Source records:
--------------------
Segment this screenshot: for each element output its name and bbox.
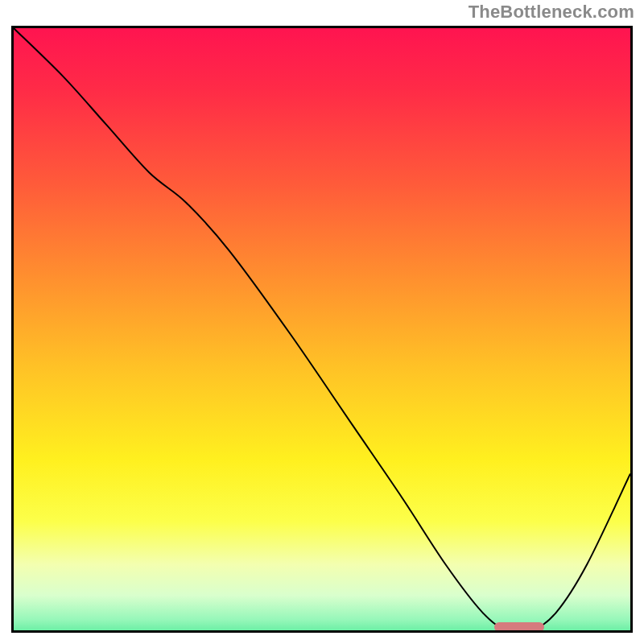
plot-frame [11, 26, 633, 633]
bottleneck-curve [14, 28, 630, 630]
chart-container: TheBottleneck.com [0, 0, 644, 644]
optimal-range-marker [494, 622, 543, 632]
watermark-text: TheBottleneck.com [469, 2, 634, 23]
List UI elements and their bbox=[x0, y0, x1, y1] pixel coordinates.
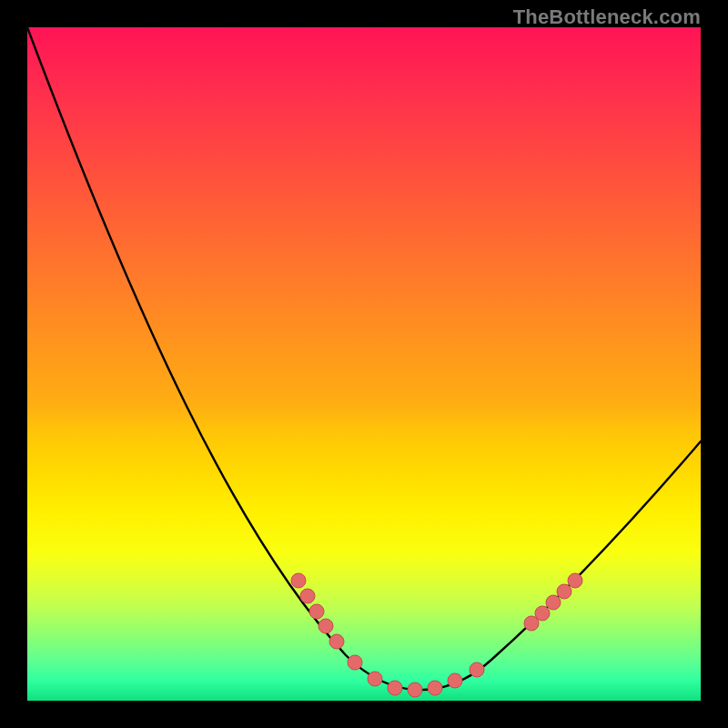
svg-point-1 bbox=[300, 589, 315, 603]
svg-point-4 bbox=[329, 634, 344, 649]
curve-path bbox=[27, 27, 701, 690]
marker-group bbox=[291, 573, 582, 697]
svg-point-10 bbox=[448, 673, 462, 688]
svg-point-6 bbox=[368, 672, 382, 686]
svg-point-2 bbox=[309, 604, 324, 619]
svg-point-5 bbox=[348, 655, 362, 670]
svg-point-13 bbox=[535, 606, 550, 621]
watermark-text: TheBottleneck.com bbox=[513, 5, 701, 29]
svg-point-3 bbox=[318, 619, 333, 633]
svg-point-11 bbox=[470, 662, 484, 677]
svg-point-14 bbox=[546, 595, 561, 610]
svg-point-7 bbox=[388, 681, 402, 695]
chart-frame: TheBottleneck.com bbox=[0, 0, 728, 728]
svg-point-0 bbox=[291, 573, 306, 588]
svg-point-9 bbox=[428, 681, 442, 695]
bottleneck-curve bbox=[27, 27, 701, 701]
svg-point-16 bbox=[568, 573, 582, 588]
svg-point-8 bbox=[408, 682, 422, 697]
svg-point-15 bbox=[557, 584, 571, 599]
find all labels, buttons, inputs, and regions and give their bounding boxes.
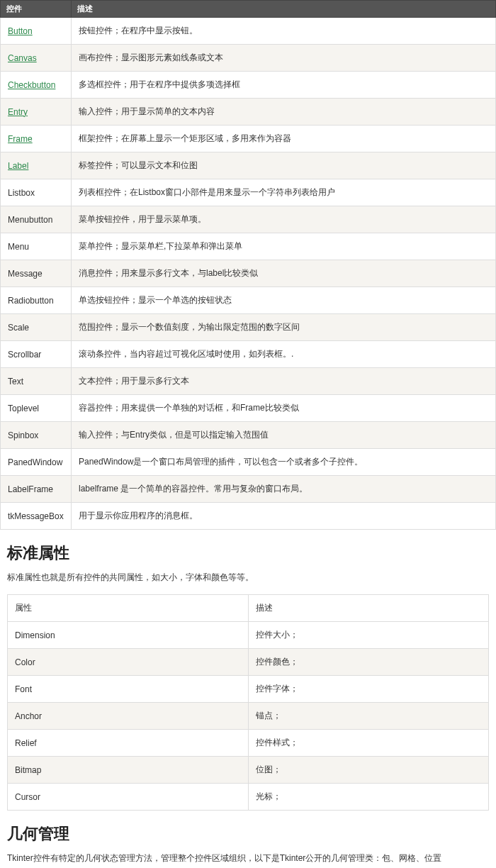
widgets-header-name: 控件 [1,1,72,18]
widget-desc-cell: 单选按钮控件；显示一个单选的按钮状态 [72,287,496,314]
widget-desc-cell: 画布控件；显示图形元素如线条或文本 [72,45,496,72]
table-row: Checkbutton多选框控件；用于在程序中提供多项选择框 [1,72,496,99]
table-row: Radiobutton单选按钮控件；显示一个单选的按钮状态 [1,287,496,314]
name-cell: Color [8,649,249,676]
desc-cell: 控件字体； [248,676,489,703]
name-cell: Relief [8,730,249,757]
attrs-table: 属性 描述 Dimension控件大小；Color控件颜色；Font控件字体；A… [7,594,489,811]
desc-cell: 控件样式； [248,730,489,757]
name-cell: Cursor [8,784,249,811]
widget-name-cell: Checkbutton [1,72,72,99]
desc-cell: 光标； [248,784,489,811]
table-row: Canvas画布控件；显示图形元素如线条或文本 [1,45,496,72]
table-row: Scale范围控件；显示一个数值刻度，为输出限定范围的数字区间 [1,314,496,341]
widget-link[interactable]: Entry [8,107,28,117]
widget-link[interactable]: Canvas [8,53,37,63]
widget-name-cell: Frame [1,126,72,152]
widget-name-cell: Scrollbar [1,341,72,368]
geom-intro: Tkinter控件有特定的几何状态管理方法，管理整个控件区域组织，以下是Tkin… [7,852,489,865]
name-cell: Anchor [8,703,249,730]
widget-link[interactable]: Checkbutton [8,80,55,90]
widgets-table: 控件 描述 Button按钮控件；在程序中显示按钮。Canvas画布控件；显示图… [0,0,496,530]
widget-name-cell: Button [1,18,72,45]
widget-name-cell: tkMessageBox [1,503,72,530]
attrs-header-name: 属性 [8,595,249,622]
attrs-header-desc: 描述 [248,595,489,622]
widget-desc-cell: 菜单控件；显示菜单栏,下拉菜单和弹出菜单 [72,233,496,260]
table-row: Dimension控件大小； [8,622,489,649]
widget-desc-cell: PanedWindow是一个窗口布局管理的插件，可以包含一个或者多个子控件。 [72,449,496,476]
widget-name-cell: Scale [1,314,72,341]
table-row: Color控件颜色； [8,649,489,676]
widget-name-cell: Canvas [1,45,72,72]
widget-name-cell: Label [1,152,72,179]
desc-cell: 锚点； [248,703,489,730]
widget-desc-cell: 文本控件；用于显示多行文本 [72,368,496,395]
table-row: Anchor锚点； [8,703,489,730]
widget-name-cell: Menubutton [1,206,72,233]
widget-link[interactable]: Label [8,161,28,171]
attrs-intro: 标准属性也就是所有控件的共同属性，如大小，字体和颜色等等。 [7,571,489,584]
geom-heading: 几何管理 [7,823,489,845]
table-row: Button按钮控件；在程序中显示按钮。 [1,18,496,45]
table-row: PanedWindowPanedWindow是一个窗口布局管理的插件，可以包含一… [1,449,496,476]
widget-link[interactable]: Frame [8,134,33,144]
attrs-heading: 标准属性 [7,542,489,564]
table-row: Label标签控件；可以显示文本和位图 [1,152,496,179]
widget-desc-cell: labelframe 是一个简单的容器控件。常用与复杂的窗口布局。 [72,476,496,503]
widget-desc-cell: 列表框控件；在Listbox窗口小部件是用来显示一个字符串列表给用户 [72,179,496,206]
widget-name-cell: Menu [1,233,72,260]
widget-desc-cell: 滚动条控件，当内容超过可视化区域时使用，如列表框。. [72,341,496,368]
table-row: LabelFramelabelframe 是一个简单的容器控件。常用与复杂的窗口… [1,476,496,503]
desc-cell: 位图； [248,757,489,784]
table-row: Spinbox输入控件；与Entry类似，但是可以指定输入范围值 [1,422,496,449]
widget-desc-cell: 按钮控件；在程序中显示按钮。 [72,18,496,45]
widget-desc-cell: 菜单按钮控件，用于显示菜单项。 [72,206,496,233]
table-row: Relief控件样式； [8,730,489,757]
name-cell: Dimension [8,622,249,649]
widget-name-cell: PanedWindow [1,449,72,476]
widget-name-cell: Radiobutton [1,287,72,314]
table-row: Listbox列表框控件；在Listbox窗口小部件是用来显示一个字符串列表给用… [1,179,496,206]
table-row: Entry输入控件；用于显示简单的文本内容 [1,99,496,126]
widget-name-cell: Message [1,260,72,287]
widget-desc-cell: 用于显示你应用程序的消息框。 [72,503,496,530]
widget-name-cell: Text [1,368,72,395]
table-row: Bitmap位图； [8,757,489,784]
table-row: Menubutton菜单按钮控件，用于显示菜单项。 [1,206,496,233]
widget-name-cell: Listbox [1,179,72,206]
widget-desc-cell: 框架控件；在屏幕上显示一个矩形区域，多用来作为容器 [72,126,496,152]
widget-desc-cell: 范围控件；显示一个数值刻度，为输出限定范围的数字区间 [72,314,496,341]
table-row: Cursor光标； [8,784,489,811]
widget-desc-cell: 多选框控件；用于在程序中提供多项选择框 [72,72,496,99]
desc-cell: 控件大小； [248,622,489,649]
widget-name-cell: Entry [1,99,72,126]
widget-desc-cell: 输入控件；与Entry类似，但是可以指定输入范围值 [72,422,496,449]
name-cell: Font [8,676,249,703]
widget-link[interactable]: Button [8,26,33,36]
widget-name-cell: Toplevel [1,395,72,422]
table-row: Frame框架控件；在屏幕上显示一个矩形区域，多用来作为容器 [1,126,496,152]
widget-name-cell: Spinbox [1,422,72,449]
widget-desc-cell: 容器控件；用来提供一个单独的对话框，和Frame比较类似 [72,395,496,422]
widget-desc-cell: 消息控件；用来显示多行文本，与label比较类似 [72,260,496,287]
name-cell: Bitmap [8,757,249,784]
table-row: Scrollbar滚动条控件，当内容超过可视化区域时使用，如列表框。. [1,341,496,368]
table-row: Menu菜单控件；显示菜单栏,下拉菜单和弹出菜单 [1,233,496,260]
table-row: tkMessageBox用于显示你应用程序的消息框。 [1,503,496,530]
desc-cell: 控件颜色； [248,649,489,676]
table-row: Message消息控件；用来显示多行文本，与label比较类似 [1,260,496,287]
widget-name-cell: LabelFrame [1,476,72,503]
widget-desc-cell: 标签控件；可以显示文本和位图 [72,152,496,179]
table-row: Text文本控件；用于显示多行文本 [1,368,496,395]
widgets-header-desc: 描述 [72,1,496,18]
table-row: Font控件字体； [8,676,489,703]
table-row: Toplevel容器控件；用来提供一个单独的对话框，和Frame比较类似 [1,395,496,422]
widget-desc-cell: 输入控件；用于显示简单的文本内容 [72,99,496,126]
--------------------
> _TASK TO COMPLETE_
Every line in the entries above that has the word "curve" should be identified and copied.

> _RESULT OF THE EXERCISE_
bottleneck-curve [14, 28, 630, 630]
curve-path bbox=[27, 27, 701, 690]
bottleneck-curve bbox=[27, 27, 701, 701]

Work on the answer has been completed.